It being more relevant than another measure (why?) is not an argument that it is relevant in absolute terms, and the rest of your post seems to be another assertion that China's GDP is low. I find the continuous mention of GDP in these discussions about hypothetical military clashes very frustrating, because nobody ever explains why a measure that counts the number of tokens of socially constructed value exchanged for goods and services that mostly have nothing to do with military capability has anything with military capability.
At the extreme, a country that abolished money and markets completely, stopped exporting and importing and just press-ganged its people into producing sustenance and ordnance like an ant colony would seemingly have a GDP of zero, but clearly nonzero military power...? For a real example, Afghanistan's GDP appears to hover at around $20b per year. Total US expenditures on the war are given as around $2000b over 20 years, so why did the US lose? If you think Afghanistan was somehow exceptional and the US didn't fight for real but just wasted money on nation-building or something instead, a similar calculation holds for Vietnam where it's hard to find an argument that the US didn't throw everything that they could muster short of nukes at the North.

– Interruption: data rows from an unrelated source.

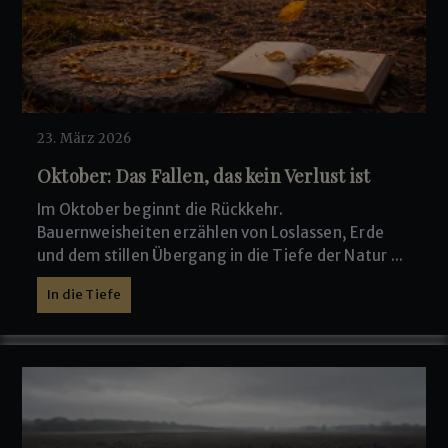
23. März 2026
Oktober: Das Fallen, das kein Verlust ist
Im Oktober beginnt die Rückkehr.
Bauernweisheiten erzählen von Loslassen, Erde
und dem stillen Übergang in die Tiefe der Natur ...
In die Tiefe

Coming from people who are ideologically committed to the token exchange system, the whole thing really winds up sounding like "the Albigensians stand no chance against our crusaders, since their Gross Devotional Prayer index as measured by our clerics has been way behind ours for decades", "Google stock is bound to prevail over Apple because their workforce is more diverse" or any other invocation of a metric that is about goodness as measured in terms of the speaker's value system, with the gap to the question at hand being implicitly bridged by the just world hypothesis (the arc of history must surely bend towards those with superior key market indicators/Christian devotion/wokeness).
We crushed Afghanistan: one of our easiest conquests, we lost about 13 guys conquering that country. Sure it was expensive to hold onto it for two decades, but conquering it was a cakewalk. Since we have no plans to conquer and rule China as imperial overlords, the occupation costs don’t really come into it: when it comes to winning battles, bignum GDP sure did crush nonum GDP like a bug.